Will Ohio State’s pass rush still get to McSorely?

Kind of. Four sacks and 11 tackles for loss is a great performance against a much better PSU offensive line.

But McSorley had 175 rushing yards on 25 carries (seven yard average). McSorley runs were 39 percent of all of Penn State’s successful plays, and 75 percent of their successful runs were from McSorley. Ohio State probably won’t play a running quarterback with his abilities for the rest of the season (unless they get matched up with Kyler Murray and Oklahoma in the postseason), but it’s something to watch for.

If Penn State creates a scoring opportunity, can Ohio State keep them from getting a touchdown?

The defense was just good enough here to win. Penn State had a slightly higher drive efficiency (the percentage of possessions that are scoring opportunities, which is getting a first down inside your opponent’s 40 yard line), with one more scoring opportunity overall.

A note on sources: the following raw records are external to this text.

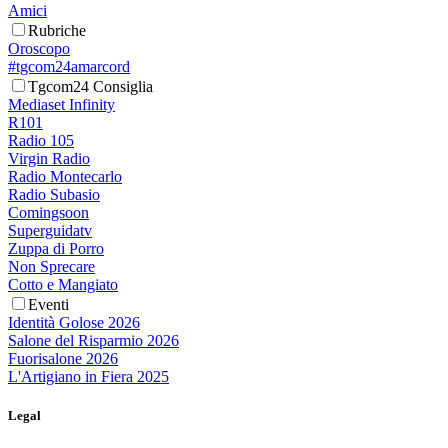
Amici
Rubriche
Oroscopo
#tgcom24amarcord
Tgcom24 Consiglia
Mediaset Infinity
R101
Radio 105
Virgin Radio
Radio Montecarlo
Radio Subasio
Comingsoon
Superguidatv
Zuppa di Porro
Non Sprecare
Cotto e Mangiato
Eventi
Identità Golose 2026
Salone del Risparmio 2026
Fuorisalone 2026
L'Artigiano in Fiera 2025
Legal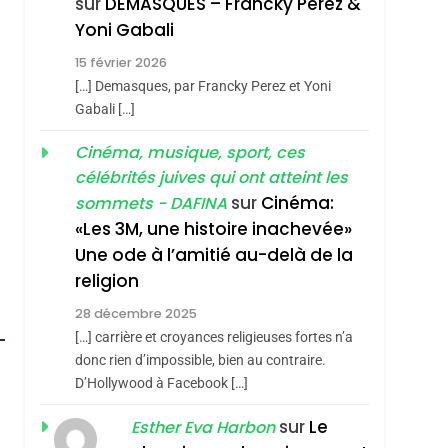
sur
DEMASQUES – Francky Perez &
Nouvelle Chanson De
ISRAÉL
JUDAISME
Yoni Gabali
Boy George
3
15 février 2026
Tout Sur La Nostalgie
[…] Demasques, par Francky Perez et Yoni
SOUVENIRS
Gabali […]
4
Cinéma, musique, sport, ces
Accords D’Isaac:
célébrités juives qui ont atteint les
L’alliance Pourrait
sur
Cinéma:
sommets - DAFINA
S’étendre À 13 Pays
ISRAÉL
JUDAISME
«Les 3M, une histoire inachevée»
D’Amérique Latine
Une ode à l’amitié au-delà de la
5
2025, L’année La Plus
religion
Meurtrière Selon Le
28 décembre 2025
Rapport D’ADL
FRANCE
ISRAÉL
[…] carrière et croyances religieuses fortes n’a
Contre
donc rien d’impossible, bien au contraire.
6
FIÈRE, DIGNE ET
D’Hollywood à Facebook […]
L’antisémitisme
RÉSILIENTE :
sur
Le
Esther Eva Harbon
POURQUOI JE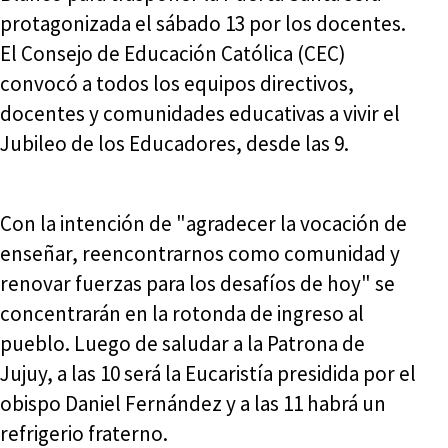
protagonizada el sábado 13 por los docentes.
El Consejo de Educación Católica (CEC)
convocó a todos los equipos directivos,
docentes y comunidades educativas a vivir el
Jubileo de los Educadores, desde las 9.
Con la intención de "agradecer la vocación de
enseñar, reencontrarnos como comunidad y
renovar fuerzas para los desafíos de hoy" se
concentrarán en la rotonda de ingreso al
pueblo. Luego de saludar a la Patrona de
Jujuy, a las 10 será la Eucaristía presidida por el
obispo Daniel Fernández y a las 11 habrá un
refrigerio fraterno.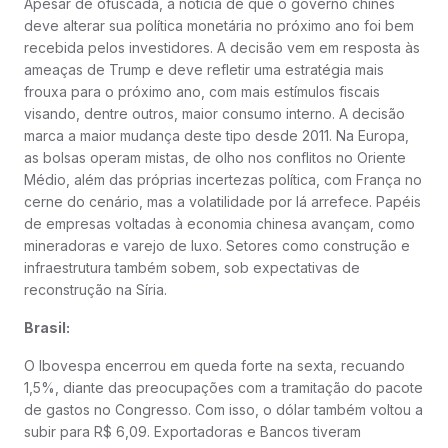
Apesar de ofuscada, a notícia de que o governo chinês
deve alterar sua política monetária no próximo ano foi bem
recebida pelos investidores. A decisão vem em resposta às
ameaças de Trump e deve refletir uma estratégia mais
frouxa para o próximo ano, com mais estímulos fiscais
visando, dentre outros, maior consumo interno. A decisão
marca a maior mudança deste tipo desde 2011. Na Europa,
as bolsas operam mistas, de olho nos conflitos no Oriente
Médio, além das próprias incertezas política, com França no
cerne do cenário, mas a volatilidade por lá arrefece. Papéis
de empresas voltadas à economia chinesa avançam, como
mineradoras e varejo de luxo. Setores como construção e
infraestrutura também sobem, sob expectativas de
reconstrução na Síria.
Brasil:
O Ibovespa encerrou em queda forte na sexta, recuando
1,5%, diante das preocupações com a tramitação do pacote
de gastos no Congresso. Com isso, o dólar também voltou a
subir para R$ 6,09. Exportadoras e Bancos tiveram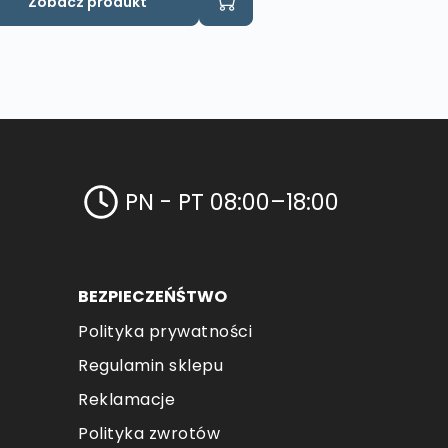
Zobacz produkt
PN - PT 08:00–18:00
BEZPIECZEŃŚTWO
Polityka prywatności
Regulamin sklepu
Reklamacje
Polityka zwrotów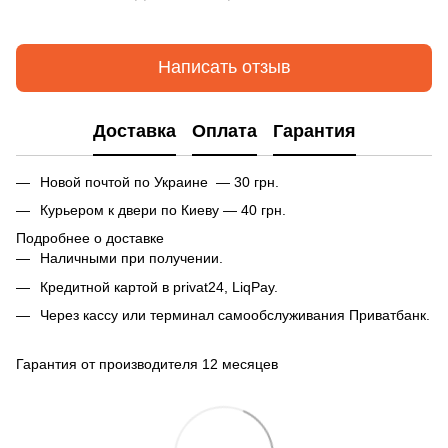
Написать отзыв
Доставка
Оплата
Гарантия
Новой почтой по Украине — 30 грн.
Курьером к двери по Киеву — 40 грн.
Подробнее о доставке
Наличными при получении.
Кредитной картой в privat24, LiqPay.
Через кассу или терминал самообслуживания Приватбанк.
Гарантия от производителя 12 месяцев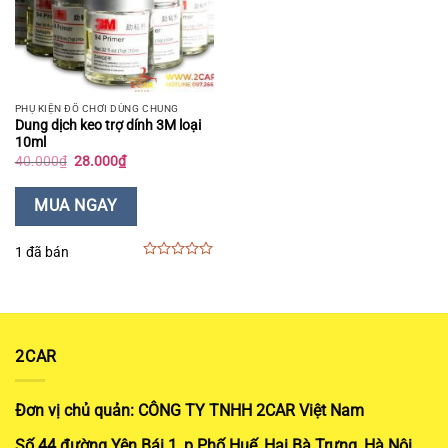
PHỤ KIỆN ĐỒ CHƠI DÙNG CHUNG
Dung dịch keo trợ dính 3M loại
10ml
Giá
Giá
40.000
₫
28.000
₫
gốc
hiện
là:
tại
40.000₫.
là:
MUA NGAY
28.000₫.
1 đã bán
0
out
of
5
2CAR
Đơn vị chủ quản: CÔNG TY TNHH 2CAR Việt Nam
Số 44 đường Yên Bái 1, p Phố Huế, Hai Bà Trưng, Hà Nội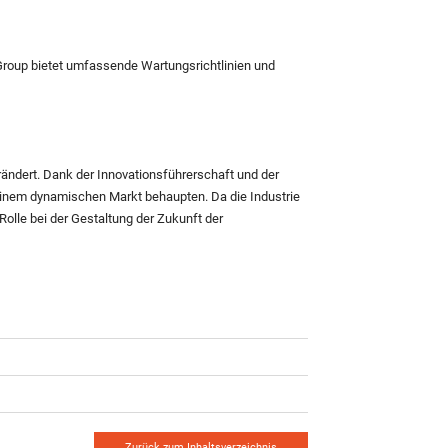
 Group bietet umfassende Wartungsrichtlinien und
erändert. Dank der Innovationsführerschaft und der
inem dynamischen Markt behaupten. Da die Industrie
olle bei der Gestaltung der Zukunft der
Zurück zum Inhaltsverzeichnis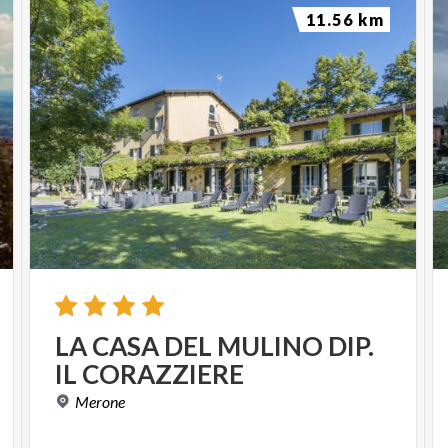
11.56 km
LA
CASA
DEL
MULINO
DIP.
IL
CORAZZIERE
Merone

But Ohio State did a better job near their end zone, allowing 4.3 points per scoring opportunity to Penn State’s 5.4. This includes the absolutely critical tipped pass by Chase Young on fourth-and-one at the end of the third quarter. Ohio State also forced a field goal on Penn State’s first scoring opportunity.

Other notes

  • Short yardage situations: One thing Ohio State really needs to work on is short yardage situations. On 4th-and-1 at midfield, down six with 10 minutes to go, Ohio State ran what looked like an inside zone read that Haskins failed to pick up. Penn State knew what was coming and loaded the box, while Haskins— being not J.T. Barrett— couldn’t get the one yard. Penn State would use the advantageous field position to score on the following drive and put the game at 26-14. Ohio State’s run game has been strong, but not world-beating this year, and that applies to the short yardage run game.
  • Explosive plays on passing downs: We usually talk about the defense’s explosive play struggles overall, but I think we should really zero in on passing downs. Even heading in to the game, Ohio State ranked fourth in the country on standard downs marginal explosiveness, but, insanely, 129th in the same metric on passing downs. The 93-yard run allowed against TCU was on third down, just like Hamler’s 93-yard catch-and-run on the Penn State 7-yard line last night. That should make us think that it’s not just poor tackling and angles from linebackers and secondary, but also something with the scheme on passing downs.
  • Penalties. Ten penalties for over 100 yards is obviously bad. Ohio State ranks 117th in penalty yards allowed per game, with 80.6. Ohio State ranked 114th in penalty yards per game last year, but was in the 40s and 50s the previous three seasons.
  • Win projections. S&P+ win probabilities will be updated soon, but heading in to the game, Ohio State only has two more games with a win probability under 88 percent — 74 percent vs. Michigan State and 67 percent vs. Michigan. We’ll see how those projections change after this week’s results, but that’s encouraging (especially for the division race).